BinturongsSmellOfPopcorn · 18/11/2023 20:00

FraiseRoyale · 18/11/2023 17:14

I always write in cursive, except notes to my grandchildren who can't read it.

I do wonder about future historians. How will they read original documents written before typewriting became standard?

I already see that in a Facebook genealogy group I'm in. Over half the posts are 'can anyone read this?' Which is perfectly reasonable when it's secretary hand or census-taker scribble, but some are copperplate so clear you could read it from space and yet people are baffled by it being handwriting rather than type.

Zonder · 18/11/2023 20:27

Treaclewell · 18/11/2023 19:41

Touch typing in primary? Let;s see how. One hour session perclass in the computer room. 15 computers, so one between two. Half an hour per child busy typing asdf, lkjh, while half the class does what? And no-one learns computer skills at all.
These are primary children.
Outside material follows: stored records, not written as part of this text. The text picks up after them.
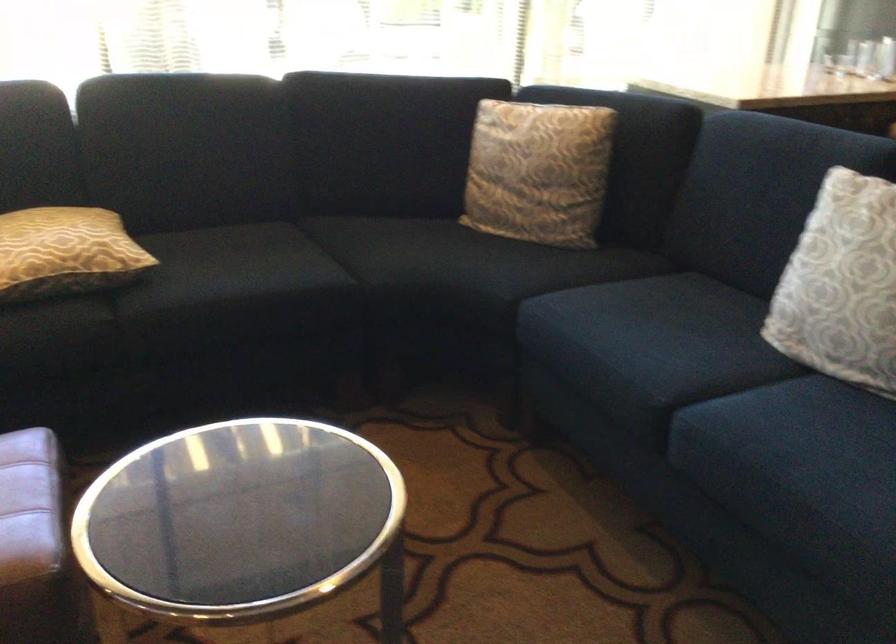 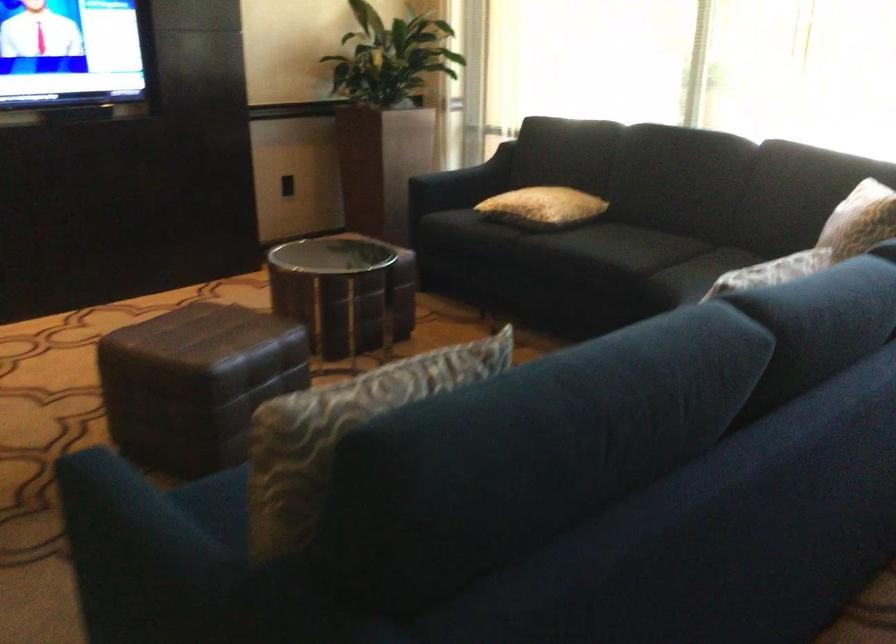 In the second image, find the point that corresponds to the point at 595,146 in the first image.

(859, 220) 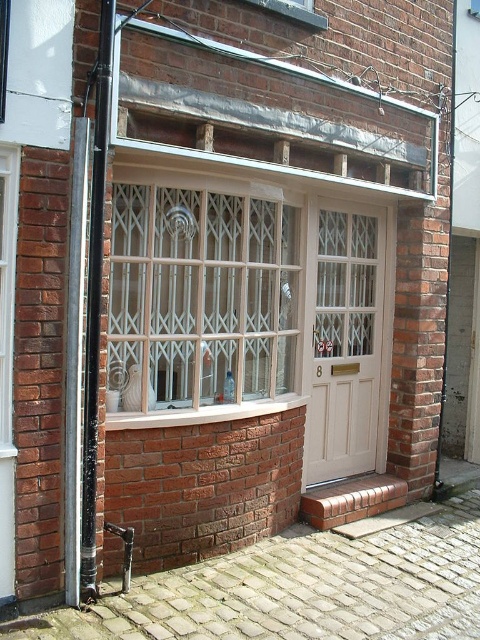 You are a delivery person trying to deliver a package to apartment 8. You see a clear glass window at center and a white wooden door at center. Which one is the correct entrance to use for the delivery?

The white wooden door at center is the correct entrance for the delivery since it is labeled with the number 8, while the clear glass window at center is likely part of the building structure and not an entrance. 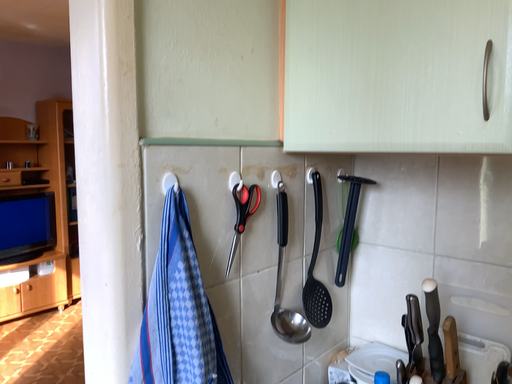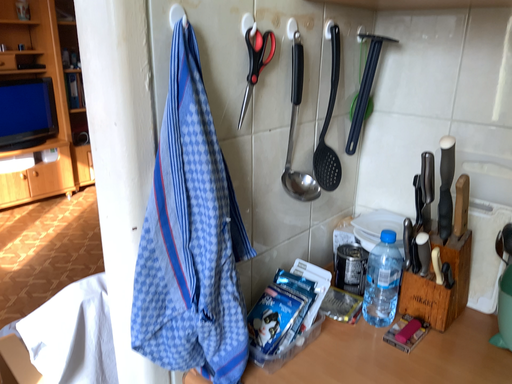 Question: How did the camera likely rotate when shooting the video?

Choices:
 (A) rotated downward
 (B) rotated upward

Answer: (A)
Aim for both hands, and more than one finger on each. and word processing, spread sheets, graphics etc
Not robotic skills for a defunct typing pool.

Edited

Touch typing is a really useful skill and some primary schools are teaching it. There are some great TT programmes for 7yrs plus. Twinkl even does a resource pack.

Treaclewell · 19/11/2023 09:31

There may be such resources, but not keyboard time.

Zonder · 19/11/2023 09:47

So it doesn't work like your post @Treaclewell - it can be a 5 minute slot in an IT lesson. Many schools have it as a unit in their IT curriculum. It's not half an hour of typing set keys while another child sits watching.

It's really important as so many schools now have a device per child at secondary and they need to be able to use it to note take and do homework on.
Also for children with deafness it's really important because they need to be able to lip read the speaker while typing so can't really be looking at the keyboard. It's great to see it becoming more of a thing in lots of schools.